Since most CRTs are established as CRUTs, let’s look at how the GMWB would apply in this situation. With a CRUT, the donor can receive a percentage of the account’s value each year, allowing the donor to participate in a market upturn while providing a hedge against inflation and maintaining purchasing power. Thus, the income from the CRUT can fluctuate in value, and if the donor decides to establish a CRUT, the GMWB can potentially be beneficial.

The trustee can choose any date during the first tax year to pay out income from the trust to the donor, so long as the parties to the trust continue to use that date for valuation going forward. The trustee could also choose the contract anniversary to ensure the living benefit withdrawal value is consistent with the CRUT payout. Assuming the annuity gains or loses value during the year, the available living benefit withdrawal amount will not match the income from the trust to the income beneficiary.

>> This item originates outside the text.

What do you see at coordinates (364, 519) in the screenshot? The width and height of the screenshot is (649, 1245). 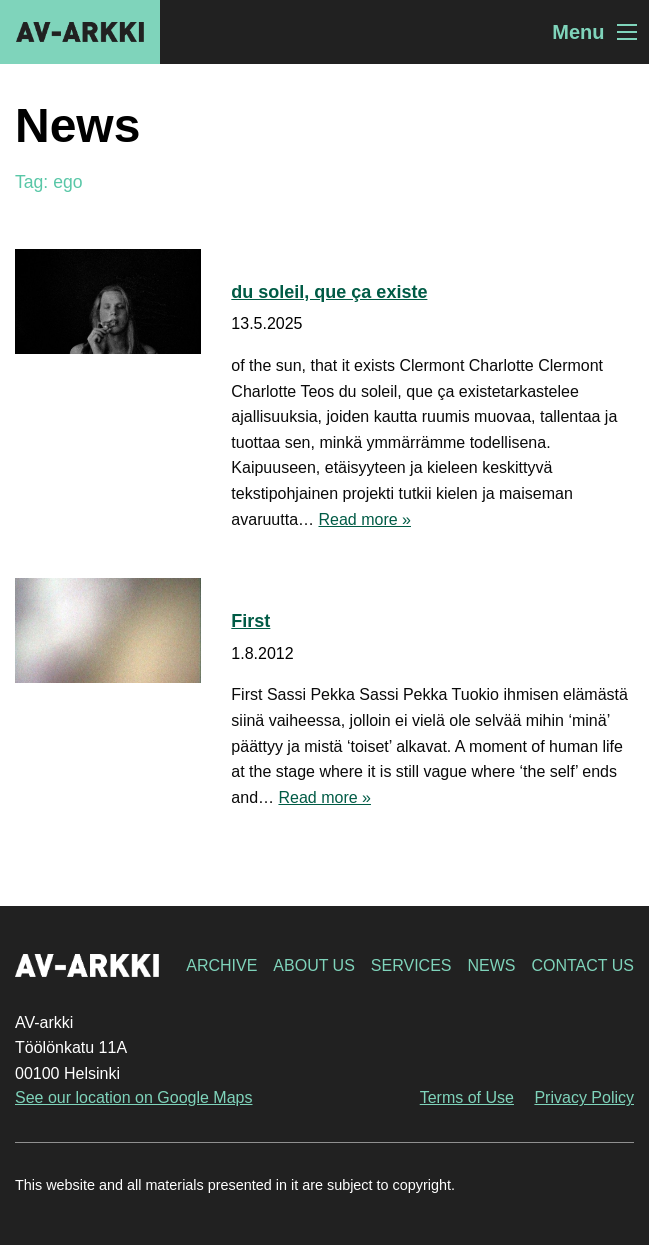 I see `Read more »` at bounding box center [364, 519]. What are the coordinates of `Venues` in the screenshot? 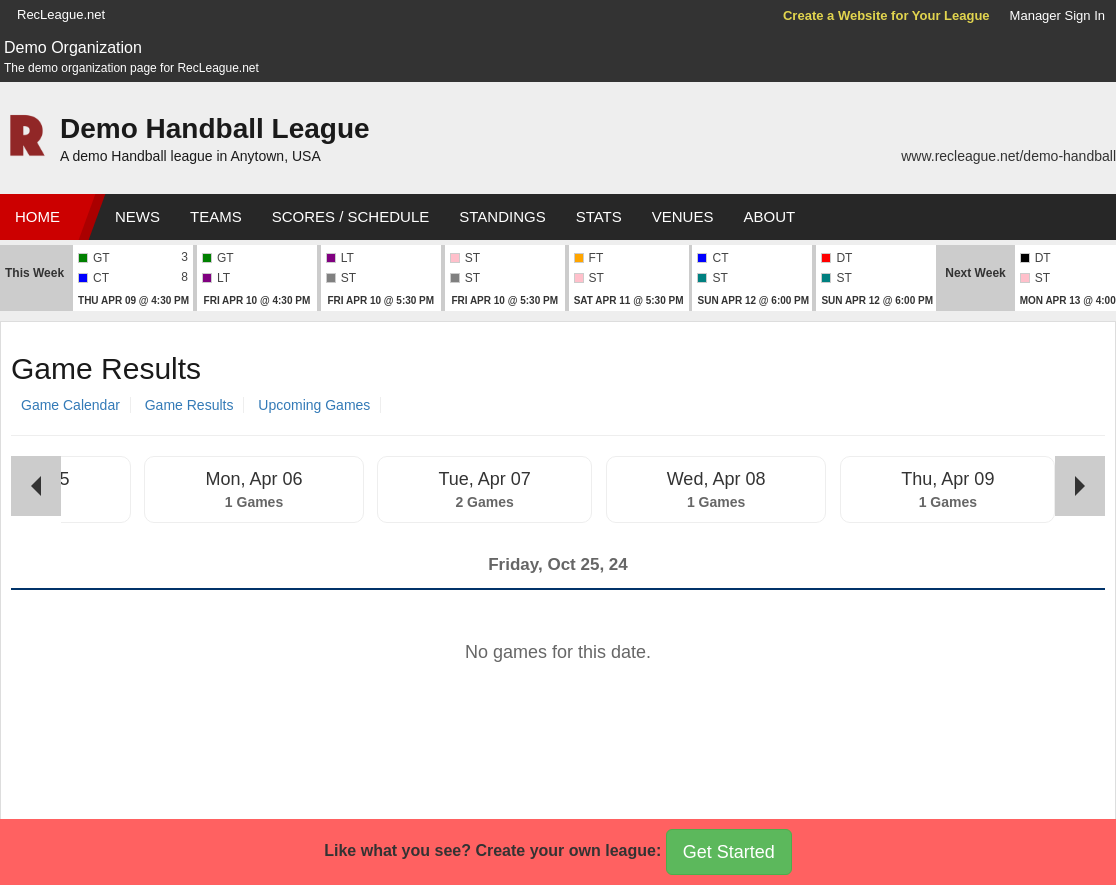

The annual step-up feature found in some living benefits riders can remedy this potential discrepancy between trust value and the benefit value. If the trust value goes down, the living benefit withdrawal may be more than the income beneficiary is entitled to receive, and the amount not distributed will need to remain in the trust and be re-invested. If the annuity gains value, then the income beneficiary may be entitled to more income than the living benefit withdrawal.

Additional withdrawals, should they prove necessary, may be made from the annuity–potentially voiding or reducing the living benefit–or from other investment sources in the trust. Ensuring that the trust value and living benefit value are in sync will eliminate this problem.

The living benefit can be offered in connection with a net income with make-up provisions CRUT (NIMCRUT), which is a CRT that allows the trustee to control the withdrawal of income from the trust through a net make-up account. In a NIMCRUT, the trust pays the lesser of net income or the trust payout rate. And the trust does not have distributable income until the trust actually receives a withdrawal from the annuity.

If the annuity is growing, the trust payout rate will be greater than the living benefit withdrawal, so there is no problem. When the trust makes the living benefit withdrawal, it is reported as net income. If the living benefit withdrawal is less than the calculated payout rate, the income beneficiary receives the living benefit withdrawal because it is the lesser of the two, according to Treasury Department regulations.

Ultimately, the trust would be creating IOUs that do not have to be distributed, but once the annuity value falls below the original premium withdrawal, the living benefit withdrawal will be too large and income cannot be paid to the client unless they have IOUs from previous years.

Let’s look at an example of the GMWB’s effectiveness. Suppose the donor is 65 years of age and gifts a $1 million vacation home to a charitable remainder unitrust. The trustee, after investigating the available investments, purchases a $1 million variable annuity with the sale proceeds of the house. The trustee wants to make sure the donor’s objective of receiving income for his life is guaranteed, so he purchases a GMWB within the VA with an annual step-up feature that can increase the income if the contract value increases. The GMWB begins generating income immediately, providing for a 5% annual withdrawal and yielding for the donor a minimum of $50,000 a year for life.

When using a GMWB in a CRT, all benefits and risks must be taken into consideration. The income stream in the trust should be based on what is best for the client, not on the living benefit. The use of a living benefit should be addressed in coordination with the trust payout, with the trustee making sure that the allowable trust payout amount is not exceeded.

In addition, exceeding a living benefit allowable withdrawal can have negative consequences. The use of living benefits is intended to protect the income recipient and does not offer additional value to the charity. If the parties proceed with caution and know all the facts, a VA using a GMWB can be an appropriate and suitable investment in a CRT, providing an income during the life of the donor and death benefit protection to the charity.